Coordinated regulation of integrin and CD9 through TLRs

To further prove the involvement of integrins in B1 cell migration, we examined the effect of blocking integrin function with antibodies. Thus, we performed short-term transfer experiments with peritoneal cells preincubated in vitro with integrin-blocking antibodies in the absence of any stimulation. Anti-α4 antibody treatment resulted in a modest decrease in B1 cell number in the peritoneal cavity and a slight increase in B1 cells that migrated to the spleen (Fig. 3 A). Similar results were obtained when peritoneal cells were preincubated with a combination of anti-α4, α6, and β1 antibodies (not depicted). Thus, down-modulation of integrins alone cannot explain the efficient egress of peritoneal B1 cells seen after TLR stimulation.

Figure 3.

Figure 3.

Egress of B1 cells requires coordinated down-regulation of integrins and CD9. (A) Total number of B220lowIgMhi B1 cells recovered from the peritoneal cavity (PEC), omentum (OM), mesenterium (MES), and spleen (SPL) 3 h after i.p. injection (without any TLR stimulation) into RAG-2−/− mice of peritoneal cells preincubated for 20 min with the indicated blocking antibodies. Mean ± standard error, n = 4–7, Student's t test. (B) CD9 and integrin α4, α6, and β1 flow cytometric profiles of IgM+ gated peritoneal cavity cells. (C) Representative IgM and CD9 profiles of B220+ gated peritoneal cavity cells 5 h after i.p. injection of PBS or 20 μg LPS. Numbers indicate the mean fluorescence intensity of CD9 in gated cells. (D) Kinetics of surface expression of CD9 (red line), integrin α4 (blue line), α6 (orange line), and β1 (black line) in WT mice (squares) and TLR-2,4−/− mice (circles) after i.p. injection of 20 μg LPS. (E) Frequency distribution of peritoneal cell velocities toward CXCL13 after incubation with isotype control or 200 μg/ml anti-CD9 antibodies at the 15-min time point. p-value was measured by Student's t test. (F) Velocity of peritoneal cells from WT mice (black) or CD9−/− mice (red) determined by measuring cell displacements with successive video frames (1 min) during 50-min chemotaxis. Data represent the mean ± standard error of a minimum of 40 cells tracked for each time point and cell phenotype. (G) Competitive migration between peritoneal B1 cells from GFP Tg mice (WT) and CD9−/− mice. B1 cells (1:1 ratio) were preincubated for 30 min with anti-α4 or anti-α4 and 200 μg/ml anti-CD9 antibodies and injected i.p. into RAG2−/− mice. Percentages of GFP+ (black bars) and GFP (white bars) cells in the B220lowIgMhi gate from the indicated tissues 3 h after injection. Error bars represent 95% confidence intervals, n = 2 mice/group.

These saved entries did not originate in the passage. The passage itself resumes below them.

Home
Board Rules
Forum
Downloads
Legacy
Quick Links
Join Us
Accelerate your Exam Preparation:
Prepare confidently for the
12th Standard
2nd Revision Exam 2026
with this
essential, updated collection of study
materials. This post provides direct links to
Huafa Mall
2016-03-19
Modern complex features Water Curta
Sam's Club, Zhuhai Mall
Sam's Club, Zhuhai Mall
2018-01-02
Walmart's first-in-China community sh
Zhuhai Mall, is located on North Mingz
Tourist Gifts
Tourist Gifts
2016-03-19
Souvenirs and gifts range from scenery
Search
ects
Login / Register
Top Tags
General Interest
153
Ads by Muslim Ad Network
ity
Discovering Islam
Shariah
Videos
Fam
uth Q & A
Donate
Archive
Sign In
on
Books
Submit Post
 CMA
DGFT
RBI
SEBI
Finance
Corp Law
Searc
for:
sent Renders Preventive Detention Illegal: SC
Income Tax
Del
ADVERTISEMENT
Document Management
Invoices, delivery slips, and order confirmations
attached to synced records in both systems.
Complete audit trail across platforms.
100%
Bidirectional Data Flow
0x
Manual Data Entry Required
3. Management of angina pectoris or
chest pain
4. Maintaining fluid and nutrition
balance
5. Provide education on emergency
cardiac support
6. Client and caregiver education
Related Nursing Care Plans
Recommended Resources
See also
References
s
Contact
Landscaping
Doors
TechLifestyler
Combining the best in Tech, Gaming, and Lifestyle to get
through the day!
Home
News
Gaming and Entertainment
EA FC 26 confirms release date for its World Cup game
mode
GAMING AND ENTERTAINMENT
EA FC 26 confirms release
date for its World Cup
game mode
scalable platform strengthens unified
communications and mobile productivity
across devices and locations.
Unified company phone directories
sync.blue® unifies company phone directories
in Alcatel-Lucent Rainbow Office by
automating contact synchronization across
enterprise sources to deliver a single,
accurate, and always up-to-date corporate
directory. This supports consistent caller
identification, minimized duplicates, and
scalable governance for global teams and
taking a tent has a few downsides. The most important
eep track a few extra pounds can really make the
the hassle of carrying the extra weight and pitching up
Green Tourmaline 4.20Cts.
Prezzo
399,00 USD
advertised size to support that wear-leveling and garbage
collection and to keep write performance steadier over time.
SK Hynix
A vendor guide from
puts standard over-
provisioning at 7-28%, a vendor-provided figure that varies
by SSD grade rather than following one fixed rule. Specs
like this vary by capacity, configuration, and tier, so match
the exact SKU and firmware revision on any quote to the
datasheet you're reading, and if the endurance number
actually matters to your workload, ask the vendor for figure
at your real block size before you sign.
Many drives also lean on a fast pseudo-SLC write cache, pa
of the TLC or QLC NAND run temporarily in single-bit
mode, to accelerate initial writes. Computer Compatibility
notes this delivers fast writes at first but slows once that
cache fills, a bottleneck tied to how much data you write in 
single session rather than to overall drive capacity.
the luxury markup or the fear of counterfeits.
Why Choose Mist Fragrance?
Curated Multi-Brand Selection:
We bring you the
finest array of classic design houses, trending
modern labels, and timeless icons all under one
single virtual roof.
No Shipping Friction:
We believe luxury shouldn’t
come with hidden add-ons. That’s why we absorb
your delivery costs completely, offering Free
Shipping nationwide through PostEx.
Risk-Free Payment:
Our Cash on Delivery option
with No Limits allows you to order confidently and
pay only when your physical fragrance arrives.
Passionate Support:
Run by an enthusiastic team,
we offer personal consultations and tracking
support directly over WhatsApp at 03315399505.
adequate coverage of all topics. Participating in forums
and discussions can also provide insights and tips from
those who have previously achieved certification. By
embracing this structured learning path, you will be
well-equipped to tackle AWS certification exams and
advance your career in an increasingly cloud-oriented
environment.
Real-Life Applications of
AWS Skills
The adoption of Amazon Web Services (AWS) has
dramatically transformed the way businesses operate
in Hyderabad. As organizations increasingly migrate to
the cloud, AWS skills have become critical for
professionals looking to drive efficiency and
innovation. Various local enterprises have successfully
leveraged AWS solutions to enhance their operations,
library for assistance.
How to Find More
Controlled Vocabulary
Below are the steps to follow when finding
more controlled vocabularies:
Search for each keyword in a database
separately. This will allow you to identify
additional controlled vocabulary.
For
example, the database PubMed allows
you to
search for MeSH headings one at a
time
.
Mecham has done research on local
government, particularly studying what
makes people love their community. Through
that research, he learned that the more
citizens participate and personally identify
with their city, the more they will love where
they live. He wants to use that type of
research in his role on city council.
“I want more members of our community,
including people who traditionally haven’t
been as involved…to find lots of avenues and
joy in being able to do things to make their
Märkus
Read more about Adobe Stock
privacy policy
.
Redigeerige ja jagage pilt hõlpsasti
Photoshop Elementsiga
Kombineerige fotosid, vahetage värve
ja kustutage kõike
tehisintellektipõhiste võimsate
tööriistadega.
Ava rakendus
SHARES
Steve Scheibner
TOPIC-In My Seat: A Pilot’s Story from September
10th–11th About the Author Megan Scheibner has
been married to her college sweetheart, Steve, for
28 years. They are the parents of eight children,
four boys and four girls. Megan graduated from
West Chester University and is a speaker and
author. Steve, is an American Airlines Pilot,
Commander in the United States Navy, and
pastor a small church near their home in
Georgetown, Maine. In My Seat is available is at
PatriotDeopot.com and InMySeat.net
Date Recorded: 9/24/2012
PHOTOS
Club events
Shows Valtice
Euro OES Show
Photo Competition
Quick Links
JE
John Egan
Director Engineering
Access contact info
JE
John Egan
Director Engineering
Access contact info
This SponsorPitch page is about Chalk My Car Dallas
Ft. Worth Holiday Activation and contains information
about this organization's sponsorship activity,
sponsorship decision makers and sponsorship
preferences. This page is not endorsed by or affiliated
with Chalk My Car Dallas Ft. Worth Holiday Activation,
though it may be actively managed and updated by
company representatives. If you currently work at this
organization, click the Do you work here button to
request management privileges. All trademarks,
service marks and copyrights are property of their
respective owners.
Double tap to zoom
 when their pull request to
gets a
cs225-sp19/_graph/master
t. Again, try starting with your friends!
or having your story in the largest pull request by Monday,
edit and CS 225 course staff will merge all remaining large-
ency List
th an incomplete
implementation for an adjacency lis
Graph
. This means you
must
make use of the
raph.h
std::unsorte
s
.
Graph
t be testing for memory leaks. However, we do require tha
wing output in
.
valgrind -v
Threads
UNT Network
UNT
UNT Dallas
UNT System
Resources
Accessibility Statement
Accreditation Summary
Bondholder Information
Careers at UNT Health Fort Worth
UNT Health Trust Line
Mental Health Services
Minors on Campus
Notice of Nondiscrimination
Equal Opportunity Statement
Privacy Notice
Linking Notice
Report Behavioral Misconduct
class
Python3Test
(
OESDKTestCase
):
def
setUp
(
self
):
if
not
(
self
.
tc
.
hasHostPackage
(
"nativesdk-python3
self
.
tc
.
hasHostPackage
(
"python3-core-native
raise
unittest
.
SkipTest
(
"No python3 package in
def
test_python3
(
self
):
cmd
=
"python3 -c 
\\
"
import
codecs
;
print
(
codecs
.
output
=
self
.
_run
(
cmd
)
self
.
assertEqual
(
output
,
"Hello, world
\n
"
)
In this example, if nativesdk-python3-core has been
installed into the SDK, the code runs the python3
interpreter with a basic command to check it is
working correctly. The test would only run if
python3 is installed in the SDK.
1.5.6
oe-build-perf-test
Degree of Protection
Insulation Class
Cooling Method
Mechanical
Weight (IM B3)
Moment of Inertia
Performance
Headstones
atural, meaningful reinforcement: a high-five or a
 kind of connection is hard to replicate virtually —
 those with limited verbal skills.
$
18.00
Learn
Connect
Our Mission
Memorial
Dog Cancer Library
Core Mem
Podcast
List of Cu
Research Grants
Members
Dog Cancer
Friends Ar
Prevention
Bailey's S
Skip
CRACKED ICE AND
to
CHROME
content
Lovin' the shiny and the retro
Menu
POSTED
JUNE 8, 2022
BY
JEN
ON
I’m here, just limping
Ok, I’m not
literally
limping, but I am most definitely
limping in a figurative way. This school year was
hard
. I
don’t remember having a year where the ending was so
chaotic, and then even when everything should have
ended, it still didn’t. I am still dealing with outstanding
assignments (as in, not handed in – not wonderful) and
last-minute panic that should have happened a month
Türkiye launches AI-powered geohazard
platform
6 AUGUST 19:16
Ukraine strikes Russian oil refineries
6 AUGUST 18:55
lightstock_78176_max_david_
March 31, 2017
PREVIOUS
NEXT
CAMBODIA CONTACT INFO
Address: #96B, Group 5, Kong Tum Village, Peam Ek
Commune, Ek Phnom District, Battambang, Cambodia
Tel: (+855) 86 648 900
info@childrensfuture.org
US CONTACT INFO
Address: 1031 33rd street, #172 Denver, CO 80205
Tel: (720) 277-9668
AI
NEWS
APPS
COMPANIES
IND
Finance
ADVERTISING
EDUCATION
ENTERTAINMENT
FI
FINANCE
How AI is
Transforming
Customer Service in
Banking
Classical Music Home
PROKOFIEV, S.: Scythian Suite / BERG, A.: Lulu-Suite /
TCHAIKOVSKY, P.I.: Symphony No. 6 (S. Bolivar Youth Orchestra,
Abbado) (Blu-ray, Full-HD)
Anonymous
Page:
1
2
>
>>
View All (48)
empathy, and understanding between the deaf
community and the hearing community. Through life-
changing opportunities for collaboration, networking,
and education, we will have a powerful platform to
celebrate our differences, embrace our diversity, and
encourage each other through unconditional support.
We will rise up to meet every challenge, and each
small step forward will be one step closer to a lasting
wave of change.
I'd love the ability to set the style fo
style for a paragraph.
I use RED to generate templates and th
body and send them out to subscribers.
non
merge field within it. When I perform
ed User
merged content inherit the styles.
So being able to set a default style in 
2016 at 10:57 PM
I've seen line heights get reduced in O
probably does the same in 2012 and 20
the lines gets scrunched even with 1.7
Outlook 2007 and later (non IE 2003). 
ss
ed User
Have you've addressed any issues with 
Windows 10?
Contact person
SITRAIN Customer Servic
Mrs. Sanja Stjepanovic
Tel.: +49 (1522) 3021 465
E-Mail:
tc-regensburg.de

CD9 is known to be selectively expressed by B1 cells (25) and to regulate cell motility (20). We found that CD9 expression on the surface of peritoneal B1 cells is correlative with α6 and β1 although not with α4 integrins (Fig. 3 B). These observations led us to examine if TLR stimulation induces modifications in CD9 expression that can be related with B1 cell migration out of the peritoneal cavity or peritoneum-associated tissues. As shown in Fig. 3 (C and D), i.p. stimulation with LPS induced a considerable down-regulation of CD9 expression on B1 cells 5 h after activation in WT mice but not in TLR2,4−/− mice. LPS-induced CD9 changes on B1 cells paralleled modulation of α4, α6, and β1 integrin expression, including a coordinated up-regulation 14 h after stimulation (Fig. 3 D). Furthermore, similar to α4, α6, and β1 integrins, CD9 down-regulation after TLR4 stimulation with lipid A was MyD88 independent, whereas that induced through TLR2 after PAM2CSK4 stimulation was dependent on MyD88 (Fig. 2 D). Strikingly, in vitro preincubation of peritoneal cells with both anti-α4 and anti-CD9 antibodies induced a significant depletion of B1 cells from the peritoneal cavity and a parallel increase in the number of B1 cells that migrated to the omentum, mesenterium, or spleen 3 h after transfer (Fig. 3 A). Anti-CD9 antibody treatment alone exerted a strong effect on peritoneal cell migration, with increased numbers of B1 cells being either in transit or already homed to the spleen.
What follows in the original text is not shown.